9.3.09

VOU, MATO E VOLTO (Vado... L'ammazzo e Torno, 1967), de Enzo G. Castellari

Os títulos mais engraçados e inusitados da história do cinema pertencem ao faroeste italiano. VOU, MATO E VOLTO é um dos mais inspirados, uma pena que o filme não seja tanto, embora não deixe de ser um bom exemplar do gênero e vale como curiosidade, já que se trata de um dos primeiros filmes com a assinatura do diretor Enzo G. Castellari.

O inicio é excelente e abre com três sujeitos mal encarados adentrando uma pequena cidade – enquanto a população olha desconfiada através das janelas e cortinas. Do outro lado da cidade uma carroça carrega três caixões que segue na direção dos meliantes. Quando se encontram, um dos bandidos indaga sobre quem estariam naqueles caixões; um outro sujeito que vinha logo atrás da carroça responde justamente o nome dos vagabundos à sua frente e aí já tarde demais: o forasteiro é mais rápido e os três acabam comendo capim pela raiz.

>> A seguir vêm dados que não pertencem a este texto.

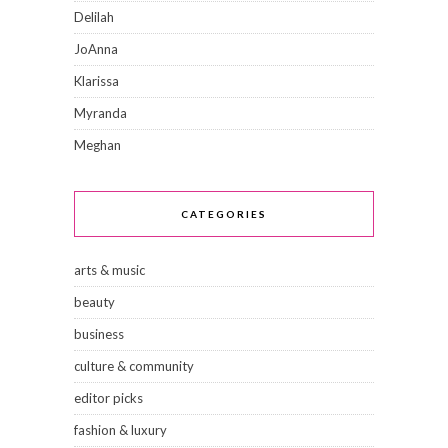
Delilah
JoAnna
Klarissa
Myranda
Meghan
CATEGORIES
arts & music
beauty
business
culture & community
editor picks
fashion & luxury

Pena que o restante do filme não consegue manter a mesma intensidade da abertura, mas vale a pena continuar acompanhar a trama que prossegue agora num trem carregando 300 mil dólares em ouro. Monetero e sua gangue roubam o carregamento, mas um dos seus comparsas o trai e coloca o valioso metal num esconderijo e pouco tempo depois é assassinado antes de revelar o segredo. O único objeto que pode conduzir ao ouro é um medalhão.

A partir daqui, VOU, MATO E VOLTO se estabelece com certas semelhansas, ainda que superficiais, a TRÊS HOMENS EM CONFLITO, de Sergio Leone. Ora, temos três personagens, rivais entre si, em busca da fortuna. George Hilton é um caçador de recompensas, o mesmo que apaga os três do inicio, temos também Gilbert Roland vivendo o perigoso bandido Monetero e Edd Byrnes como um empregado do banco cuja responsabilidade era manter o dinheiro seguro durante a viagem no trem.

O medalhão acaba sendo cortado ao meio e ambas as partes são necessárias para encontrar o local secreto. Durante essa “jornada” muita coisa acontece e por conta de um roteiro muito mal escrito o filme acaba decaindo. O principal problema é o excesso de reviravoltas envolvendo traições sem sentido entre o trio principal. É tanta picaretagem que nem o espectador consegue definir pra quem torcer nesta busca pelo ouro. E ainda em certos momentos, o filme vira um verdadeiro pastelão, com um dos personagens dando piruetas no ar com canções de circo ao fundo.

Mas vamos falar das qualidades do filme também: o elenco até que é muito bom, principalmente o uruguaio George Hilton, que está muito carismático como o caçador de recompensas misterioso e é de longe o melhor do filme. Roland e Byrns também não deixam a desejar, principalmente o primeiro que possui um rosto bem expressivo, perfeito para o papel de vilão. A trilha sonora de Francesco De Masi não chega aos pés de um Morricone, mas é boa também, com exceção das musiquinhas de circo que aparecem nas cenas de pastelão totalmente desnecessárias.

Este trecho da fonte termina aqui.